Quarantine, worship, and the Lord's supper...

So, I am not a paeodobaptist, but I am compelled to comment on this only because I don’t think you’re giving the paedobaptist position a fair portrayal. I am sure that there are many parishioners of reformed churches – mothers and fathers alike – who baptize their babies from a position of sub-conscious, sentimental, sacramentalist ignorance. But that doesn’t mean that they fairly represent paedobaptist theology. We could erect a similar strawman of credobaptism by pointing to the ignorance of countless teenagers being baptized at summer camp after having an emotional experience around a bonfire. And for every ignorant paedobaptist parent, there are just as many baptist parents who rush to get their children baptized upon the first faint glimmer of hope that their child is a theist. So let’s just make sure if we’re going to attack paedobaptism that we target it on its theological grounds, not just on the grounds of its abuses.

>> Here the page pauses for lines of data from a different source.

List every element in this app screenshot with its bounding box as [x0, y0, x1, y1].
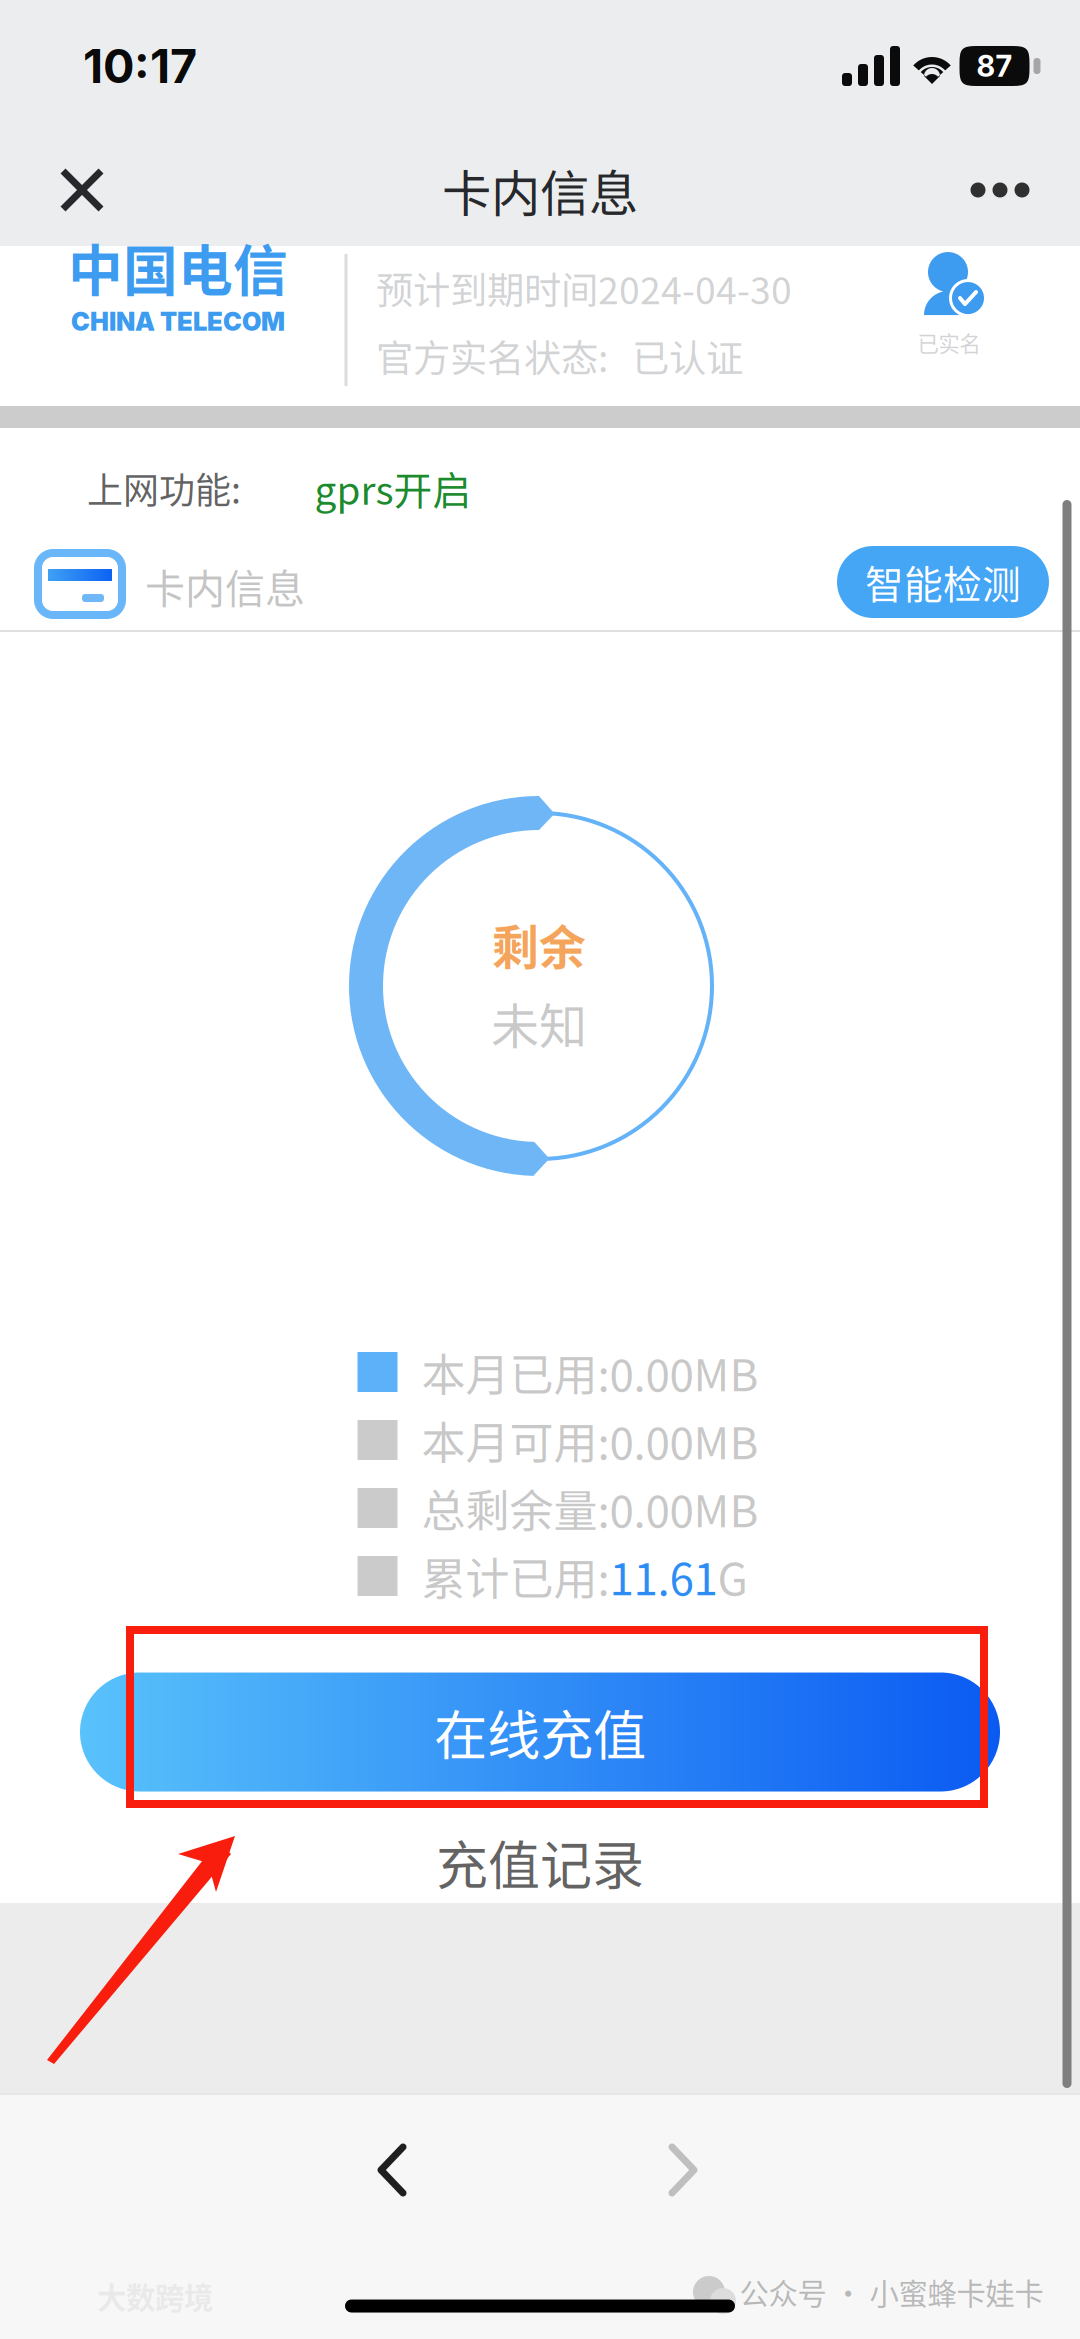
staticText: 本月可用:	[422, 1408, 610, 1472]
button[interactable]: 关闭	[24, 135, 140, 245]
staticText: 卡内信息	[442, 154, 638, 226]
staticText: 上网功能:	[87, 462, 241, 514]
button[interactable]: 智能检测	[837, 546, 1049, 618]
staticText: 累计已用:	[422, 1544, 610, 1608]
staticText: 剩余	[492, 910, 586, 978]
staticText: 10:17	[83, 38, 197, 94]
button[interactable]: 后退	[344, 2122, 440, 2218]
staticText: 已实名	[918, 327, 980, 358]
staticText: G	[718, 1544, 748, 1608]
staticText: 充值记录	[436, 1824, 644, 1900]
staticText: 大数跨境	[97, 2275, 213, 2317]
button[interactable]: 在线充值	[80, 1672, 1000, 1792]
staticText: 87	[976, 48, 1012, 84]
staticText: 智能检测	[865, 554, 1021, 610]
button[interactable]: 充值记录	[410, 1826, 670, 1898]
staticText: gprs开启	[314, 460, 472, 516]
staticText: 0.00MB	[610, 1408, 758, 1472]
staticText: CHINA TELECOM	[71, 306, 285, 337]
staticText: 预计到期时间2024-04-30	[376, 261, 792, 315]
staticText: 11.61	[610, 1544, 718, 1608]
staticText: 中国电信	[68, 227, 288, 306]
staticText: 官方实名状态: 已认证	[376, 329, 743, 383]
staticText: 未知	[491, 988, 587, 1058]
staticText: 卡内信息	[145, 557, 305, 615]
staticText: 0.00MB	[610, 1476, 758, 1540]
staticText: 本月已用:	[422, 1340, 610, 1404]
staticText: 公众号 · 小蜜蜂卡娃卡	[740, 2271, 1044, 2313]
staticText: 总剩余量:	[422, 1476, 610, 1540]
button[interactable]: 更多	[942, 135, 1058, 245]
button[interactable]: 前进	[635, 2122, 731, 2218]
staticText: 0.00MB	[610, 1340, 758, 1404]
staticText: 在线充值	[434, 1693, 646, 1771]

I believe your appeal to the Ethiopian eunuch actually dispels your argument rather than affirming it. You assert that through baptism the eunuch was placed under church authority. But exactly which visible church was he joining himself to after he was baptized? What elders was he placing himself under? What congregation was he being joined to as a member? None. He believed, was baptized, and then drove back to Ethiopia. Baptism, then, depicts a person’s birth into Christ. It does not constitute entry into a visible, local church.

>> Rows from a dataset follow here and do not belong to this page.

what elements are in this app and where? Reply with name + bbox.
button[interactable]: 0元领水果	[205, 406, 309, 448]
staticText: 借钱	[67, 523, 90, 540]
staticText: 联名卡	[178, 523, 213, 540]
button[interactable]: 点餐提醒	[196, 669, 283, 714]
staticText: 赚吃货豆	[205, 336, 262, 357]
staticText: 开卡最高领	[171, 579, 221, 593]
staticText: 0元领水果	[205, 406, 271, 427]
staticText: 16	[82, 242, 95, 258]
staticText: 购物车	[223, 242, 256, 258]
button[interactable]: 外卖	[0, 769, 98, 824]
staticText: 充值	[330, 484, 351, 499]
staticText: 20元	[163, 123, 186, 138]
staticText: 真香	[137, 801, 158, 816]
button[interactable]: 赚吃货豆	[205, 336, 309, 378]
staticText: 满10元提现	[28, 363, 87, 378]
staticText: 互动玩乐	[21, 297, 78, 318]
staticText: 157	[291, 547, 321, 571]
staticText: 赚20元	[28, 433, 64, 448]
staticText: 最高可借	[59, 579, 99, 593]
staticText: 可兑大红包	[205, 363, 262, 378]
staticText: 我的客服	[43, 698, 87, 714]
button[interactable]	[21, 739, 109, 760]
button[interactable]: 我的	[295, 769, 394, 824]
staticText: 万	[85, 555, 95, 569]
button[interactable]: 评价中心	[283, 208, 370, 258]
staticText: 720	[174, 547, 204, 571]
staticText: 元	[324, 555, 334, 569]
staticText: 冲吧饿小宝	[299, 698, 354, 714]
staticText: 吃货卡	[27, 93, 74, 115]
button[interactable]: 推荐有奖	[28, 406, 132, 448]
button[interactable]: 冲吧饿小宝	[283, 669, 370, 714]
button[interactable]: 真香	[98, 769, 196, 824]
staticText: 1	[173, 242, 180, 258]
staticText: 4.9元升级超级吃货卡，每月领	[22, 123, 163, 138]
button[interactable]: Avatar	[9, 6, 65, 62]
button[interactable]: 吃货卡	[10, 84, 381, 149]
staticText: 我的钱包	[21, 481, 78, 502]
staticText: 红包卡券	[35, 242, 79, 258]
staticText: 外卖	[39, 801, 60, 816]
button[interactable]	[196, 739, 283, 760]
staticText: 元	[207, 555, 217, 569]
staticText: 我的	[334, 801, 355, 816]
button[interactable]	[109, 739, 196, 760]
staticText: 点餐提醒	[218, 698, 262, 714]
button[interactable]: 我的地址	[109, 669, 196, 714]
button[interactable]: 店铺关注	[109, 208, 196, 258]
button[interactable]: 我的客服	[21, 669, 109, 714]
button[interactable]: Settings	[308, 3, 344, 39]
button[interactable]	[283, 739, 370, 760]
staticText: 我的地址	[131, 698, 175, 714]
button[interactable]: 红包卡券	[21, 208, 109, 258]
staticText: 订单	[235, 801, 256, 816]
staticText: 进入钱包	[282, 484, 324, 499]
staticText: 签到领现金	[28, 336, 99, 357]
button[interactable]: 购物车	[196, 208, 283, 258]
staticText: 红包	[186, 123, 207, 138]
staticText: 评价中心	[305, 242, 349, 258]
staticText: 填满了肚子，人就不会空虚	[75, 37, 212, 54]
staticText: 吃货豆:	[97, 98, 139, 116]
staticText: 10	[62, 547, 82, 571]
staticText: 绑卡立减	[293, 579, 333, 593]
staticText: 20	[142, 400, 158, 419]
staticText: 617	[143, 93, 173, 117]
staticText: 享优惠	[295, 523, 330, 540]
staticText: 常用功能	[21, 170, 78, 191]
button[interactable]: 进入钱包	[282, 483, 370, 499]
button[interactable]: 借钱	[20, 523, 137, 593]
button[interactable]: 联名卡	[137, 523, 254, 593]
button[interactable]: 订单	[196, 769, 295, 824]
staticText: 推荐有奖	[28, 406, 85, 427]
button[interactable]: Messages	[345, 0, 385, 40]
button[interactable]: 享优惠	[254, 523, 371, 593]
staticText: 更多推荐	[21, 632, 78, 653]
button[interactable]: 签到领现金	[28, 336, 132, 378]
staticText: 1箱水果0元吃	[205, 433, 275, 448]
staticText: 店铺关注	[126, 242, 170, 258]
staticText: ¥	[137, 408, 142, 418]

Communion, by contrast, is explicitly relational in the Scriptures among the assembled body of believers. It is something we do with one another, as part of one another. When we partake of the Lord’s table, we partake together. And it is in this communion that our togetherness is represented. Moreover, it is the exclusion from this communion that God has instructed us to use as the vehicle of church discipline (1 Corinthians 5:11). Therefore, “church authority,” as you’ve called it, is bound in communion, not in baptism.

Perhaps your response to me would be to appeal to the authority of the “universal church.” But if that’s the case, my appeal to you would be to go back to the Scriptures and see that all ecclesiastical authority flows from the framework of local, visible churches. The universal church is not a coherent, visible entity. It is a reality that will only be realized on that great day when all the saints appear together in glory. Until then, I’m afraid the “universal church” is just a scapegoat for rebellion against God’s good order.